→ Task requirements:
All of the data below should be printed again word for word, pictures excluded.

====== Supplied material ======

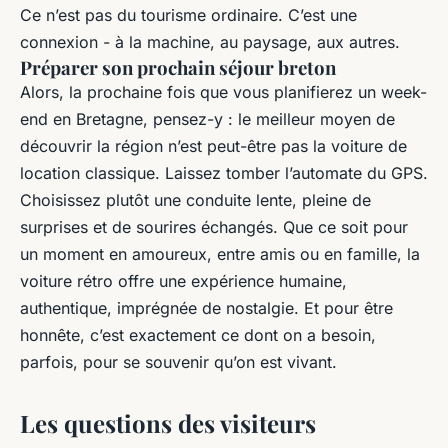
Ce n’est pas du tourisme ordinaire. C’est une
connexion - à la machine, au paysage, aux autres.
Préparer son prochain séjour breton
Alors, la prochaine fois que vous planifierez un week-
end en Bretagne, pensez-y : le meilleur moyen de
découvrir la région n’est peut-être pas la voiture de
location classique. Laissez tomber l’automate du GPS.
Choisissez plutôt une conduite lente, pleine de
surprises et de sourires échangés. Que ce soit pour
un moment en amoureux, entre amis ou en famille, la
voiture rétro offre une expérience humaine,
authentique, imprégnée de nostalgie. Et pour être
honnête, c’est exactement ce dont on a besoin,
parfois, pour se souvenir qu’on est vivant.
Les questions des visiteurs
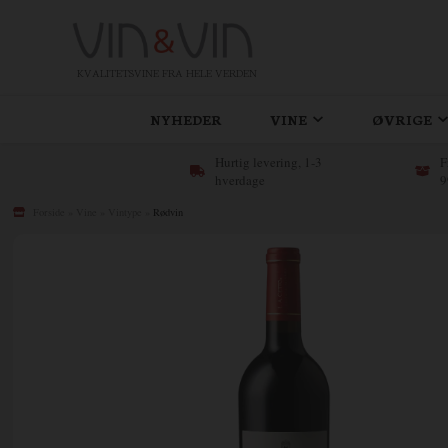
KVALITETSVINE FRA HELE VERDEN
NYHEDER
VINE
ØVRIGE
Hurtig levering, 1-3
F
hverdage
9
Forside
»
Vine
»
Vintype
»
Rødvin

======

→ Reply to the exercise:
Ce n’est pas du tourisme ordinaire. C’est une
connexion - à la machine, au paysage, aux autres.
Préparer son prochain séjour breton
Alors, la prochaine fois que vous planifierez un week-
end en Bretagne, pensez-y : le meilleur moyen de
découvrir la région n’est peut-être pas la voiture de
location classique. Laissez tomber l’automate du GPS.
Choisissez plutôt une conduite lente, pleine de
surprises et de sourires échangés. Que ce soit pour
un moment en amoureux, entre amis ou en famille, la
voiture rétro offre une expérience humaine,
authentique, imprégnée de nostalgie. Et pour être
honnête, c’est exactement ce dont on a besoin,
parfois, pour se souvenir qu’on est vivant.
Les questions des visiteurs
KVALITETSVINE FRA HELE VERDEN
NYHEDER
VINE
ØVRIGE
Hurtig levering, 1-3
F
hverdage
9
Forside
»
Vine
»
Vintype
»
Rødvin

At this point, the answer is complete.